The purpose of a comparative essay is to fully explore one or more topics from every possible angle to identify similarities or differences between topics. The writer is not called upon to support any one idea over another but simply to provide a logical assessment of the facts and present statements based on the evidence provided. Here is a quick guide to the structure of a comparative essay:
In this first paragraph you outline your purpose and introduce the reader to your situation. Give a slight explanation of each topic you plan to explore as well as the methods used to collect information. You can end this first paragraph with a small introduction into the second paragraph by touching on the next topic of discussion.
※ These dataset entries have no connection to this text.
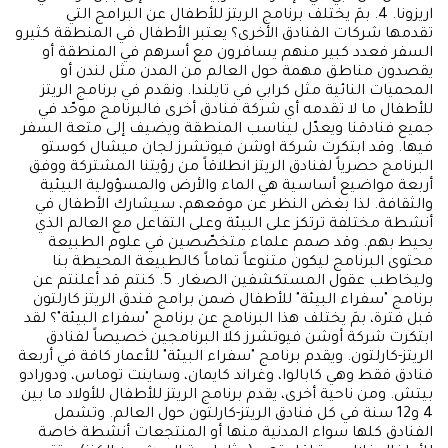
اريزونا. 4. بمَ يختلف برنامج الريتز للأطفال عن البرامج التي
تقدمها شركات الفنادق الأخرى؟ يعتبر الأطفال في المنطقة كثيرو
السفر فعدد كبير منهم يسافرون مع أسرهم في المنطقة أو
يقصدون مناطق مهمة حول العالم من المدن مثل لندن أو
المحميات النائية مثل كرابي في تايلندا. ونقدم في برنامج الريتز
للأطفال ما لا تقدمه أي شركة فنادق أخرى فالبرنامج موحّد في
جميع فنادقنا ويعدّل ليناسب المنطقة ويضيف إلى متعة السفر
فيها. وقد ابتكرت شركة اوشن فيوتشرز لجان ميشال كوستو
البرنامج حصرياً لفنادق الريتز انطلاقاً من رؤيتنا المشتركة ووفق
أربعة مواضيع أساسية هي الماء والأرض والمسؤولية البيئية
والثقافة. لذا بغض النظر عن موقعهم، سيشارك الأطفال في
أنشطة مختلفة ترتكز على البيئة وعلى التفاعل مع العالم الذي
يحيط بهم. وقد صمم علماء متخصّصين في علوم الطبيعة
محتوى البرنامج ليكون متنوعاً تماماً كالطبيعة المحيطة بنا
وليخاطب عقول المستكشفين الصغار. 5. كنتم قد أعلنتم عن
برنامج "سفراء البيئة" للأطفال ضمن برامج فندق الريتز كارلتون
قبل فترة، بمَ يختلف هذا البرنامج عن برنامج "سفراء البيئة"؟ لقد
ابتكرت شركة أوشن فيوتشرز كلا البرنامجين خصيصاً لفنادق
الريتز-كارلتون. ويقدم برنامج "سفراء البيئة" للأعمار كافة في أربعة
فنادق فقط وهي كابالوا، وغراند كايمان، وساينت توماس، ودورادو
بيتش. ومن ناحية أخرى، يقدم برنامج الريتز للأطفال للأولاد ما بين
4 و12 سنة في كل فنادق الريتز-كارلتون حول العالم. وتشمل
الفنادق كلها سواء المدنية منها أو المنتجعات أنشطة خاصة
In the main body of your essay you must present each side of your study and the information associated which each one. Be thorough in both your collection and presentation of information and do so in an objective manner. You must also explain the methods used to collect your data and give reason for selecting your chosen methods over the rejected ones.
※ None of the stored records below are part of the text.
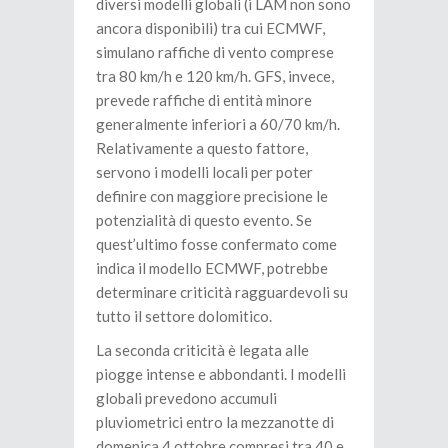
diversi modelli globali (i LAM non sono
ancora disponibili) tra cui ECMWF,
simulano raffiche di vento comprese
tra 80 km/h e 120 km/h. GFS, invece,
prevede raffiche di entità minore
generalmente inferiori a 60/70 km/h.
Relativamente a questo fattore,
servono i modelli locali per poter
definire con maggiore precisione le
potenzialità di questo evento. Se
quest’ultimo fosse confermato come
indica il modello ECMWF, potrebbe
determinare criticità ragguardevoli su
tutto il settore dolomitico.
La seconda criticità è legata alle
piogge intense e abbondanti. I modelli
globali prevedono accumuli
pluviometrici entro la mezzanotte di
domenica 4 ottobre compresi tra 40 e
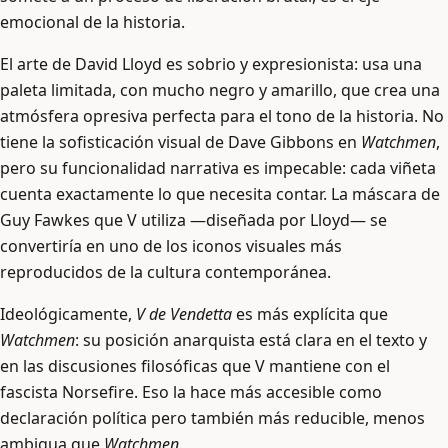
emocional de la historia.
El arte de David Lloyd es sobrio y expresionista: usa una
paleta limitada, con mucho negro y amarillo, que crea una
atmósfera opresiva perfecta para el tono de la historia. No
tiene la sofisticación visual de Dave Gibbons en
Watchmen
,
pero su funcionalidad narrativa es impecable: cada viñeta
cuenta exactamente lo que necesita contar. La máscara de
Guy Fawkes que V utiliza —diseñada por Lloyd— se
convertiría en uno de los iconos visuales más
reproducidos de la cultura contemporánea.
Ideológicamente,
V de Vendetta
es más explícita que
Watchmen
: su posición anarquista está clara en el texto y
en las discusiones filosóficas que V mantiene con el
fascista Norsefire. Eso la hace más accesible como
declaración política pero también más reducible, menos
ambigua que
Watchmen
.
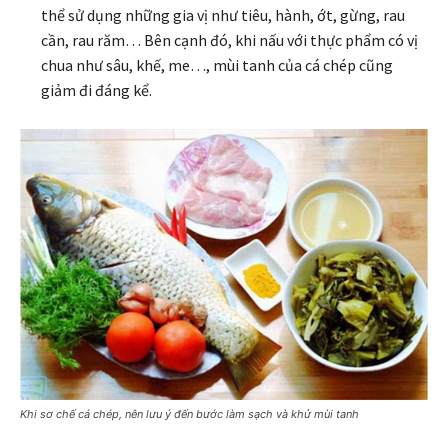
thể sử dụng những gia vị như tiêu, hành, ớt, gừng, rau
cần, rau răm… Bên cạnh đó, khi nấu với thực phẩm có vị
chua như sâu, khế, me…, mùi tanh của cá chép cũng
giảm đi đáng kể.
Khi sơ chế cá chép, nên lưu ý đến bước làm sạch và khử mùi tanh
Now that you have presented your data to the reader, proceed to analyze these data points. Give detailed explanation of the possible implications of each point, using examples wherever possible, to further develop your ideas. Again, it is necessary to be objective, you are not required to be persuasive in a comparative essay.
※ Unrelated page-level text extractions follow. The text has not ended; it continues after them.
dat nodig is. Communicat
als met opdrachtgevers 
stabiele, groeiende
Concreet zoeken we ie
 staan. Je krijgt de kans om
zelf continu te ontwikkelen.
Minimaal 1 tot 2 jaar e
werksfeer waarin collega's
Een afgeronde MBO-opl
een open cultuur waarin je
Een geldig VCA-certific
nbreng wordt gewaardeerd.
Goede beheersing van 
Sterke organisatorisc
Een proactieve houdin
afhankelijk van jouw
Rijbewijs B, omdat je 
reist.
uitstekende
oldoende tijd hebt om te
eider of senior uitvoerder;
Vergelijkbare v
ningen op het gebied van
After analyzing the data, it should be a simple task identifying the similarities and differences between items. In this second to last section of your paper, show the reader how everything mentioned relates to your initial statement or question. Be very clear when stating your interpretations of the data, objectivity is key to a good paper. Any person reading your paper should be able to follow your logic.
This is the final paragraph of your essay and in this section you must make a statement of conclusion. This may simply be a repeat of the introductory statement or it can be entirely original, derived from the analyzed data. Your conclusion must be short and to the point. The conclusion is usually a statement of declaration, declaring a truth fully supported by evidence. Be sure to formulate your conclusion based only on evidence presented in your essay to ensure it leaves the reader with a sense of completion after having read your work.